## Requirement
There is one span to output from the data below: the lines starting at the line with "to McFarlane Toys" and ending at the line with "A good kitchen". Output it exactly, ends included, nothing more.

## Source data
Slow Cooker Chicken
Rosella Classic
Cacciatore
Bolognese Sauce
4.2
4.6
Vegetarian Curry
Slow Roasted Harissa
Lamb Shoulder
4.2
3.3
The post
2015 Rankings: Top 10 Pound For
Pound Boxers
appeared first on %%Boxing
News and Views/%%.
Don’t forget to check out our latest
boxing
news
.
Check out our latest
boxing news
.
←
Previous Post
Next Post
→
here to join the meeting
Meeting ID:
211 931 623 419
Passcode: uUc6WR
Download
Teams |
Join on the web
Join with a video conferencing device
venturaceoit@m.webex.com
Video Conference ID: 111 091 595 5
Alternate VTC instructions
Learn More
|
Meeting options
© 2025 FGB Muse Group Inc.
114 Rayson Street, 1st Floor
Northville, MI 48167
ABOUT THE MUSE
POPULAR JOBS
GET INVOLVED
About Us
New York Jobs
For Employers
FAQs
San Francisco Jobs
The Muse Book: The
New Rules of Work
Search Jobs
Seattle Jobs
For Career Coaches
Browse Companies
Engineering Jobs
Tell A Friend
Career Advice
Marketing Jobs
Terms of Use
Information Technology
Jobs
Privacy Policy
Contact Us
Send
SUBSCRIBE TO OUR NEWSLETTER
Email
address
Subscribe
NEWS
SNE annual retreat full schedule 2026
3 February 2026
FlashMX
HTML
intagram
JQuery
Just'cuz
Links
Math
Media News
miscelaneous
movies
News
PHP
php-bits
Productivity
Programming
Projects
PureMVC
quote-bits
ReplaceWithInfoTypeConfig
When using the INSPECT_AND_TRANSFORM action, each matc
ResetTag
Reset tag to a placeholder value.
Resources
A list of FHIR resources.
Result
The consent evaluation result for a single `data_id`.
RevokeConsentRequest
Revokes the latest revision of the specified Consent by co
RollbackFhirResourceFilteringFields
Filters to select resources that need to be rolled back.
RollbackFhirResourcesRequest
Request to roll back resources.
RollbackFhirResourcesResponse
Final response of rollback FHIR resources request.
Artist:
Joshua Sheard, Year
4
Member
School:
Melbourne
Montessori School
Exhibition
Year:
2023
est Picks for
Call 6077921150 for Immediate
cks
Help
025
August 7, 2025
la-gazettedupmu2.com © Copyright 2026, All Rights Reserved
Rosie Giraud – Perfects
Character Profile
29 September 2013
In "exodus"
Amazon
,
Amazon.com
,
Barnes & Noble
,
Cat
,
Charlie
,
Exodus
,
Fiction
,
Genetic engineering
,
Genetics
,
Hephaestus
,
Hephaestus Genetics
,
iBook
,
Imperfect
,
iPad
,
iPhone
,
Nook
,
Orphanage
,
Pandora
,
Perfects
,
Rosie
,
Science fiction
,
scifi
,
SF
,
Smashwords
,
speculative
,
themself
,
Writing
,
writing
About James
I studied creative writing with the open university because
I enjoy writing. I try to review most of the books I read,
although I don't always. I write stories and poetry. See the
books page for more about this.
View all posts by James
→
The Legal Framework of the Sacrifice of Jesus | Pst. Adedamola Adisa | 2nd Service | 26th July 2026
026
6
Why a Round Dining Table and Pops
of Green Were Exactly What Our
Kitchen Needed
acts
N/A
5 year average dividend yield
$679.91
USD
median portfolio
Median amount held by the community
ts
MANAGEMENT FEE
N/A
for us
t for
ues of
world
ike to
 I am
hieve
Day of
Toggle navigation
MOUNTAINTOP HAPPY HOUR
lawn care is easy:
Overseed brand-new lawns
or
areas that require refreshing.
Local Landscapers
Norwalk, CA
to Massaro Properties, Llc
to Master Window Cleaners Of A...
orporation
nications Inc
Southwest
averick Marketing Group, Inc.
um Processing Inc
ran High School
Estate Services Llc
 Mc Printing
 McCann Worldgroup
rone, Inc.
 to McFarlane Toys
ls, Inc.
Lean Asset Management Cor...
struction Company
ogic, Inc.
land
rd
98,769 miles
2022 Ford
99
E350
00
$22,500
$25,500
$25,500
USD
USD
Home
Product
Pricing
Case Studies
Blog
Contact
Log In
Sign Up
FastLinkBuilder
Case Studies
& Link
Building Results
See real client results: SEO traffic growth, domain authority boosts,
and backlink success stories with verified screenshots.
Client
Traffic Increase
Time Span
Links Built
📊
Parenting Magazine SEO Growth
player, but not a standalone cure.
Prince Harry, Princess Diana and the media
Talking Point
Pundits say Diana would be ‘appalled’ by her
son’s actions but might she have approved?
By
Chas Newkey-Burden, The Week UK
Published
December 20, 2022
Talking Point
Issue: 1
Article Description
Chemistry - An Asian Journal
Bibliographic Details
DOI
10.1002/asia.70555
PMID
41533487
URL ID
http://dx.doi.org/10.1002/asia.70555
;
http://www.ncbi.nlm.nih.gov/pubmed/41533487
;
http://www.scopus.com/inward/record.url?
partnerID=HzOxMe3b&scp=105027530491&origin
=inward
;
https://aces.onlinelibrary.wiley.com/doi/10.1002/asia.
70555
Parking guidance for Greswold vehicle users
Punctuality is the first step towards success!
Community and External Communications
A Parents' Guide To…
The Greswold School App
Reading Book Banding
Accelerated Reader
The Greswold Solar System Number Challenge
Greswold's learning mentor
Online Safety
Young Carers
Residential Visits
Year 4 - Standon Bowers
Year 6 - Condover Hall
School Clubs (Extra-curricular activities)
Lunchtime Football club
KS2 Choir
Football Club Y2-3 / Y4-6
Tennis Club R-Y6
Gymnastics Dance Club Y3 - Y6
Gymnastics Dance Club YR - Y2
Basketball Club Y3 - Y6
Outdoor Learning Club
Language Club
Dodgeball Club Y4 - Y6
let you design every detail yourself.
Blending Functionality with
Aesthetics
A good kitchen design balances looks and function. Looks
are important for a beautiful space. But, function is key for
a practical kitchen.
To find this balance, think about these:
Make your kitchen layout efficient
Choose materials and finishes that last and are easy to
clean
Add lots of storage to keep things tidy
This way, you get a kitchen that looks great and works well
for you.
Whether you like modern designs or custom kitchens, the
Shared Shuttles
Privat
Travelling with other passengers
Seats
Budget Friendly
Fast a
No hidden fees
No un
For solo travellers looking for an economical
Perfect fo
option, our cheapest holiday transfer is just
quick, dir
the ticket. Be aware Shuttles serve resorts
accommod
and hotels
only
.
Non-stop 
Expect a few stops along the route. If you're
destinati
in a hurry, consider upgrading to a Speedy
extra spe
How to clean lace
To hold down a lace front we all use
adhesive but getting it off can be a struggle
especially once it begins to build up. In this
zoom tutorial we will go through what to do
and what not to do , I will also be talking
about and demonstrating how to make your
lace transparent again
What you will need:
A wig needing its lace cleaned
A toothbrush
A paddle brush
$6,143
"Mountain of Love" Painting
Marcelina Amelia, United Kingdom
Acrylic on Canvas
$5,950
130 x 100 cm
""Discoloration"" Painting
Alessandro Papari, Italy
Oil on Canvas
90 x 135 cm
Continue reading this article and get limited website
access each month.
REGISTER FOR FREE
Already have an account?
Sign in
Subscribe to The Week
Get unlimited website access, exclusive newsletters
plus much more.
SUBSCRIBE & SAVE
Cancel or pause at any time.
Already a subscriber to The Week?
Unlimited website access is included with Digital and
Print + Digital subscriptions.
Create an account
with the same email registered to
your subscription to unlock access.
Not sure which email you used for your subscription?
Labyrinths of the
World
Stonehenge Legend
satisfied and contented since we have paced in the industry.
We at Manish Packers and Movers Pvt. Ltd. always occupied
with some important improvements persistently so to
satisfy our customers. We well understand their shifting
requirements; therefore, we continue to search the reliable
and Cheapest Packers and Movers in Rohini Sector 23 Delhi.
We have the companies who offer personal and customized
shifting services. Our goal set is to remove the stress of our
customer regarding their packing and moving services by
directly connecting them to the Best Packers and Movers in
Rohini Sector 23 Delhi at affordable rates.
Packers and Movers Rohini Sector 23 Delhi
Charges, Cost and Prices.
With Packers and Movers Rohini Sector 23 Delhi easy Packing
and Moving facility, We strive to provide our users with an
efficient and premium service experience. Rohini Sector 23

## Solution
 to McFarlane Toys
ls, Inc.
Lean Asset Management Cor...
struction Company
ogic, Inc.
land
rd
98,769 miles
2022 Ford
99
E350
00
$22,500
$25,500
$25,500
USD
USD
Home
Product
Pricing
Case Studies
Blog
Contact
Log In
Sign Up
FastLinkBuilder
Case Studies
& Link
Building Results
See real client results: SEO traffic growth, domain authority boosts,
and backlink success stories with verified screenshots.
Client
Traffic Increase
Time Span
Links Built
📊
Parenting Magazine SEO Growth
player, but not a standalone cure.
Prince Harry, Princess Diana and the media
Talking Point
Pundits say Diana would be ‘appalled’ by her
son’s actions but might she have approved?
By
Chas Newkey-Burden, The Week UK
Published
December 20, 2022
Talking Point
Issue: 1
Article Description
Chemistry - An Asian Journal
Bibliographic Details
DOI
10.1002/asia.70555
PMID
41533487
URL ID
http://dx.doi.org/10.1002/asia.70555
;
http://www.ncbi.nlm.nih.gov/pubmed/41533487
;
http://www.scopus.com/inward/record.url?
partnerID=HzOxMe3b&scp=105027530491&origin
=inward
;
https://aces.onlinelibrary.wiley.com/doi/10.1002/asia.
70555
Parking guidance for Greswold vehicle users
Punctuality is the first step towards success!
Community and External Communications
A Parents' Guide To…
The Greswold School App
Reading Book Banding
Accelerated Reader
The Greswold Solar System Number Challenge
Greswold's learning mentor
Online Safety
Young Carers
Residential Visits
Year 4 - Standon Bowers
Year 6 - Condover Hall
School Clubs (Extra-curricular activities)
Lunchtime Football club
KS2 Choir
Football Club Y2-3 / Y4-6
Tennis Club R-Y6
Gymnastics Dance Club Y3 - Y6
Gymnastics Dance Club YR - Y2
Basketball Club Y3 - Y6
Outdoor Learning Club
Language Club
Dodgeball Club Y4 - Y6
let you design every detail yourself.
Blending Functionality with
Aesthetics
A good kitchen design balances looks and function. Looks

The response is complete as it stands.